As folhas de epadu são torradas e socadas no pilão. São juntadas a folhas de embaúba, que são queimadas até virar cinza. A mistura é batida, peneirada numa bolsa, que parece um coador de pano. O resultado é um pó mais fino, com propriedades energéticas e anestésicas.

Os índios consomem o pó aos punhados. A boca fica dormente e o sono vai embora – a ideia é justamente ficar acordado durante os dois dias da festa. “A gente vai lembrando o que esqueceu. A gente vai pensando até lembrar tudo. Reaviva a memória.”, conta o benzedor Raimundo Tenório.

É o epadu que abre caminho para a ação do carpi, um alucinógeno feito com a casca de cipó, macerado no pilão, misturado à agua fria, coado, e bebido pelos sábios da aldeia. Um chá amargo, indigesto. Mas, dizem os índios, capaz de revelar espíritos invisíveis. “A gente vê cobras, cobras tudo pintado. A gente vê os triângulos”, conta o índio tuyuka José Barreto Ramos. As visões são reproduzidas nas paredes da grande maloca e passadas também para o rosto e para o corpo.

Ninguém pode comer nada. Apenas epadu. E beber, só carpi e caxiri, a bebida fermentada de mandioca, com teor alcoolico semelhante ao da cerveja. E só pode ser consumido o que os pajés benzerem, inclusive o tabaco e o rapé.

Poderes dos animais
Uma espécie de ladainha com a narrativa do mito tuyuka da criação da humanidade é entoada de vez em quando.

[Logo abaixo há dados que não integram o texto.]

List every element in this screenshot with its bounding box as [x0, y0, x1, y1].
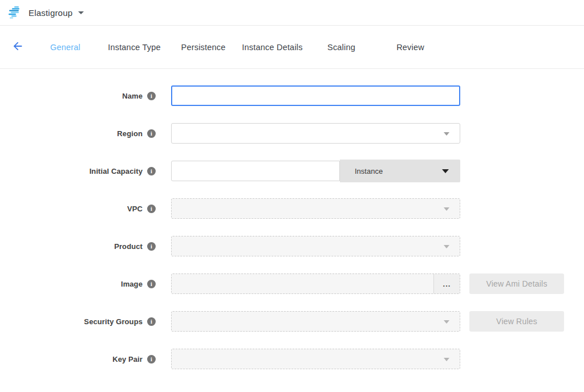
tab-instance-details[interactable]: Instance Details	[238, 43, 307, 52]
elastigroup-logo-icon	[8, 6, 23, 19]
name-info-icon[interactable]: i	[147, 92, 156, 100]
name-label: Name	[0, 92, 143, 100]
key-pair-info-icon[interactable]: i	[147, 355, 156, 364]
form-row-image: Image i ... View Ami Details	[0, 273, 584, 294]
chevron-down-icon	[444, 358, 449, 361]
chevron-down-icon	[444, 245, 449, 248]
back-button[interactable]	[10, 40, 25, 55]
product-label: Product	[0, 242, 143, 251]
initial-capacity-info-icon[interactable]: i	[147, 167, 156, 175]
security-groups-info-icon[interactable]: i	[147, 317, 156, 326]
arrow-left-icon	[11, 40, 24, 54]
chevron-down-icon	[442, 169, 449, 173]
initial-capacity-label: Initial Capacity	[0, 167, 143, 175]
app-title[interactable]: Elastigroup	[29, 8, 72, 18]
key-pair-label: Key Pair	[0, 355, 143, 364]
image-info-icon[interactable]: i	[147, 280, 156, 288]
view-rules-button[interactable]: View Rules	[469, 311, 564, 332]
initial-capacity-input[interactable]	[171, 161, 340, 181]
region-info-icon[interactable]: i	[147, 129, 156, 138]
tab-review[interactable]: Review	[376, 43, 445, 52]
image-input-value	[172, 274, 433, 293]
tab-instance-type[interactable]: Instance Type	[100, 43, 169, 52]
chevron-down-icon	[444, 132, 449, 136]
capacity-unit-value: Instance	[355, 167, 383, 175]
form-row-key-pair: Key Pair i	[0, 349, 584, 369]
tab-scaling[interactable]: Scaling	[307, 43, 376, 52]
product-info-icon[interactable]: i	[147, 242, 156, 251]
tab-general[interactable]: General	[31, 43, 100, 52]
name-input[interactable]	[171, 85, 460, 106]
general-settings-form: Name i Region i Initial Capacity i Insta…	[0, 69, 584, 369]
form-row-product: Product i	[0, 236, 584, 256]
wizard-tab-bar: General Instance Type Persistence Instan…	[0, 26, 584, 69]
form-row-region: Region i	[0, 123, 584, 144]
vpc-label: VPC	[0, 205, 143, 213]
image-label: Image	[0, 280, 143, 288]
image-browse-button[interactable]: ...	[433, 274, 460, 293]
form-row-security-groups: Security Groups i View Rules	[0, 311, 584, 332]
region-label: Region	[0, 129, 143, 138]
wizard-tabs: General Instance Type Persistence Instan…	[31, 43, 445, 52]
app-header: Elastigroup	[0, 0, 584, 26]
vpc-info-icon[interactable]: i	[147, 205, 156, 213]
form-row-initial-capacity: Initial Capacity i Instance	[0, 161, 584, 181]
view-ami-details-button[interactable]: View Ami Details	[469, 273, 564, 294]
security-groups-select	[171, 311, 460, 332]
tab-persistence[interactable]: Persistence	[169, 43, 238, 52]
region-select[interactable]	[171, 123, 460, 144]
product-select	[171, 236, 460, 256]
image-input: ...	[171, 273, 460, 294]
security-groups-label: Security Groups	[0, 317, 143, 326]
key-pair-select	[171, 349, 460, 369]
chevron-down-icon	[444, 207, 449, 211]
form-row-vpc: VPC i	[0, 198, 584, 219]
form-row-name: Name i	[0, 85, 584, 106]
chevron-down-icon	[444, 320, 449, 324]
capacity-unit-select[interactable]: Instance	[340, 160, 460, 182]
vpc-select	[171, 198, 460, 219]
app-menu-caret-icon[interactable]	[78, 11, 84, 14]
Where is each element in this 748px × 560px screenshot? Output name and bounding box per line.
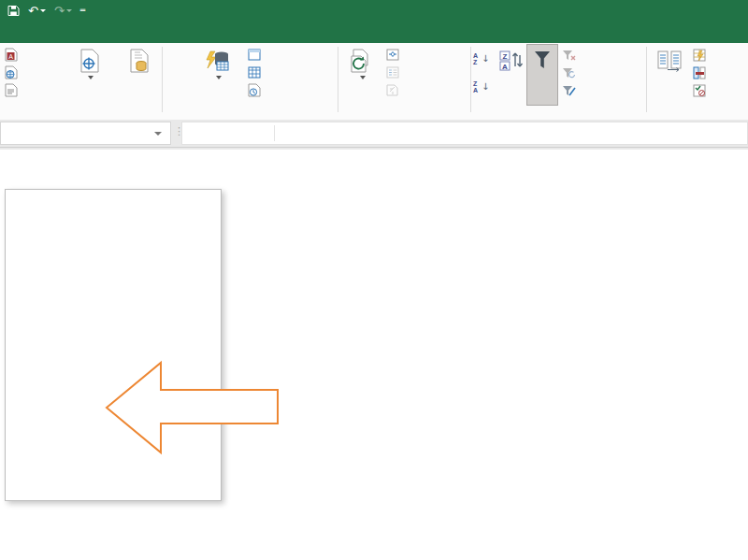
dropdown-caret [88, 76, 94, 79]
sort-button[interactable]: ZA [494, 45, 527, 105]
existing-connections-button[interactable] [116, 45, 161, 105]
connections-button[interactable] [385, 47, 404, 63]
other-sources-icon [79, 47, 99, 75]
from-web-button[interactable] [4, 65, 22, 80]
reapply-icon [561, 65, 576, 80]
edit-links-icon [385, 83, 400, 98]
advanced-filter-icon [561, 83, 576, 98]
dropdown-caret [216, 76, 222, 79]
excel-window: ↶ ↷ ═ A [0, 0, 748, 560]
clear-filter-icon [561, 48, 576, 63]
group-connections [338, 43, 470, 119]
properties-icon [385, 65, 400, 80]
advanced-filter-button[interactable] [561, 82, 580, 98]
flash-fill-icon [692, 48, 707, 63]
flash-fill-button[interactable] [692, 47, 711, 63]
connections-icon [385, 48, 400, 63]
refresh-all-button[interactable] [340, 45, 381, 105]
svg-text:Z: Z [503, 52, 508, 61]
title-bar: ↶ ↷ ═ [0, 0, 748, 22]
down-arrow-icon: ↓ [482, 81, 489, 92]
grid-top-strip [0, 148, 748, 150]
sort-descending-button[interactable]: ZA↓ [473, 79, 489, 94]
svg-text:A: A [8, 53, 13, 60]
data-validation-button[interactable] [692, 82, 711, 98]
new-query-icon [203, 47, 231, 75]
show-queries-button[interactable] [247, 47, 266, 63]
undo-icon[interactable]: ↶ [28, 5, 46, 17]
group-sort-filter: AZ↓ ZA↓ ZA [471, 43, 646, 119]
down-arrow-icon: ↓ [482, 53, 489, 64]
text-to-columns-button[interactable] [649, 45, 690, 105]
recent-sources-icon [247, 83, 262, 98]
data-validation-icon [692, 83, 707, 98]
svg-text:A: A [502, 63, 508, 71]
from-other-sources-button[interactable] [62, 45, 116, 105]
text-to-columns-icon [657, 47, 682, 75]
access-file-icon: A [4, 48, 19, 63]
sort-dialog-icon: ZA [498, 47, 523, 75]
filter-button[interactable] [527, 45, 557, 105]
customize-qat-icon[interactable]: ═ [80, 7, 85, 15]
from-access-button[interactable]: A [4, 47, 22, 63]
from-table-button[interactable] [247, 65, 266, 80]
remove-duplicates-button[interactable] [692, 65, 711, 80]
name-box-caret-icon[interactable] [154, 132, 162, 136]
quick-access-toolbar: ↶ ↷ ═ [7, 2, 85, 20]
globe-file-icon [4, 65, 19, 80]
group-get-external-data: A [0, 43, 162, 119]
edit-links-button[interactable] [385, 82, 404, 98]
text-file-icon [4, 83, 19, 98]
from-text-button[interactable] [4, 82, 22, 98]
from-table-icon [247, 65, 262, 80]
reapply-filter-button[interactable] [561, 65, 580, 80]
ribbon: A [0, 43, 748, 121]
new-query-button[interactable] [191, 45, 243, 105]
autofilter-menu [5, 189, 222, 501]
group-data-tools [647, 43, 748, 119]
clear-filter-button[interactable] [561, 47, 580, 63]
sort-az-icon: AZ [473, 52, 478, 65]
formula-bar: ⋮ [0, 120, 748, 148]
existing-connections-icon [128, 47, 149, 75]
save-icon[interactable] [7, 5, 20, 17]
sort-ascending-button[interactable]: AZ↓ [473, 50, 489, 66]
sort-za-icon: ZA [473, 80, 478, 93]
remove-duplicates-icon [692, 65, 707, 80]
formula-area [181, 122, 748, 145]
dropdown-caret [360, 76, 366, 79]
refresh-icon [350, 47, 372, 75]
show-queries-icon [247, 48, 262, 63]
ribbon-tab-bar [0, 22, 748, 43]
redo-icon[interactable]: ↷ [54, 5, 72, 17]
group-get-and-transform [163, 43, 338, 119]
filter-funnel-icon [533, 47, 552, 75]
properties-button[interactable] [385, 65, 404, 80]
formula-divider [274, 125, 275, 141]
name-box[interactable] [0, 122, 171, 145]
recent-sources-button[interactable] [247, 82, 266, 98]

Uma a caixa sagrada de adornos é aberta, e dela saem colares de dentes de onça e flautas de osso de anta, adornos que são como prolongamentos do corpo dos índios. Eles servem para transferir poderes dos animais dos quais foram extraídos para quem os estiver usando. Os cantos falam sobre os animais, as plantas, as visões, os espíritos da floresta.

Durante o ritual, o bebê passa de colo em colo, por todas as mulheres da família, como maneira de dizer a ele que será cuidado e acarinhado pela comunidade inteira. Quem dá a benção final é a anciã da aldeia. Apesar de seu nome, Buá, não chorou. Durante os dois dias de seu longo batizado, apenas dormiu e mamou enquanto o povo celebrava sua chegada.